Jesse Plemons is finding Love and Death in his next project. The Judas and the Black Messiah actor has been cast in HBO Max’s limited series Love and Death, a true crime series from Big Little Lies creator David E. Kelley.
The more Jesse Plemons keeps working, the more blessed we are. Plemons has been on a hot streak recently, with incredible supporting turns in films like Judas and the Black Messiah and I’m Thinking of Ending Things. Even greater things are to come now that he’s found his niche as a disarmingly menacing character actor, which he honed in shows like Fargo, Breaking Bad, and Black Mirror. One of those great things to come: a role opposite Elizabeth Olsen in the Max Original limited series Love and Death.
Plemons will play Allan Gore in the true crime limited series written and executive produced by David E. Kelley (Big Little Lies, The Undoing) for Lionsgate and Kelley’s own production banner. Elizabeth Olsen is taking the lead role as Candy Montgomery in the series, which is inspired by the book Evidence of Love: A True Story of Passion and Death in the Suburbs and a collection of articles called “Love & Death In Silicon Prairie, Part I & II” from Texas Monthly. The series follows “two church going couples, enjoying small town family life in Texas, until somebody picks up an axe,” per the official logline.
Leslie Linka Glatter (Homeland, Mad Men, The Walking Dead) will serve as director of the series, and she’ll also be executive producing. Other executive producers include Nicole Kidman and Per Saari from Blossom Films, Scott Brown and Megan Creydt for Texas Monthly, and Matthew Tinker, Michael Klick, and Helen Verno.
Plemons and Olsen are two of the brightest young actors working today, and seeing them together is extremely enticing.
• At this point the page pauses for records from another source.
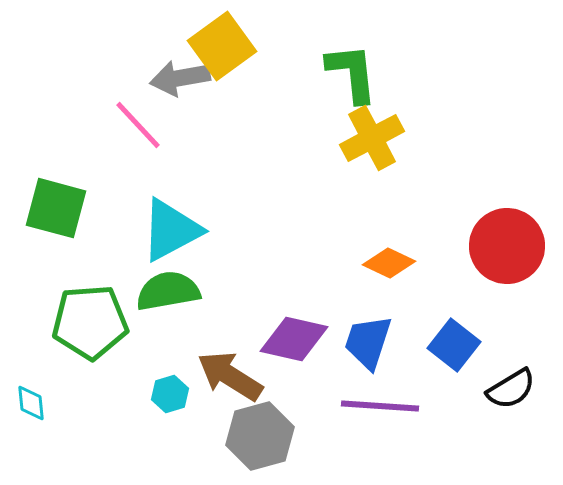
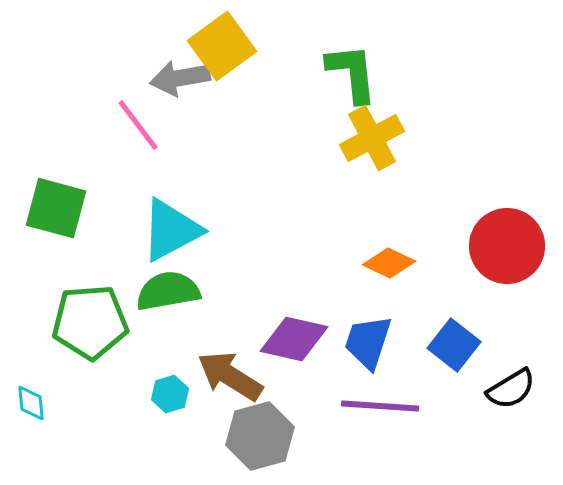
pink line: rotated 6 degrees clockwise
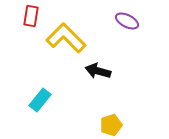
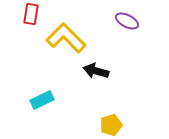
red rectangle: moved 2 px up
black arrow: moved 2 px left
cyan rectangle: moved 2 px right; rotated 25 degrees clockwise
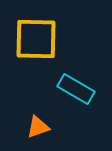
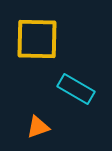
yellow square: moved 1 px right
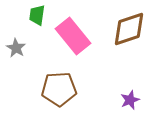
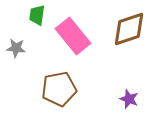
gray star: rotated 24 degrees counterclockwise
brown pentagon: rotated 8 degrees counterclockwise
purple star: moved 1 px left, 1 px up; rotated 30 degrees counterclockwise
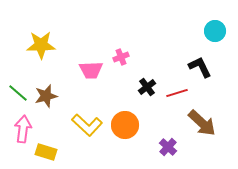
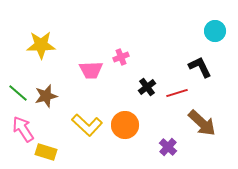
pink arrow: rotated 40 degrees counterclockwise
Olsen has recently proven her chops once again in Marvel’s WandaVision, and Plemons, of course, has a stacked resume that shows what an elastic performer he is. It’s unclear whether he’ll play a protagonist or antagonist in this series, and considering his past roles, it’s possible he could be either. While I think it would be great to watch Plemons play a bumbling husband who stumbles into dark situations, as he did in Fargo, his recent sinister roles that play with his affable appearance are the more interesting ones to me. Whatever the case, I’m sure Plemons will knock it out of the park.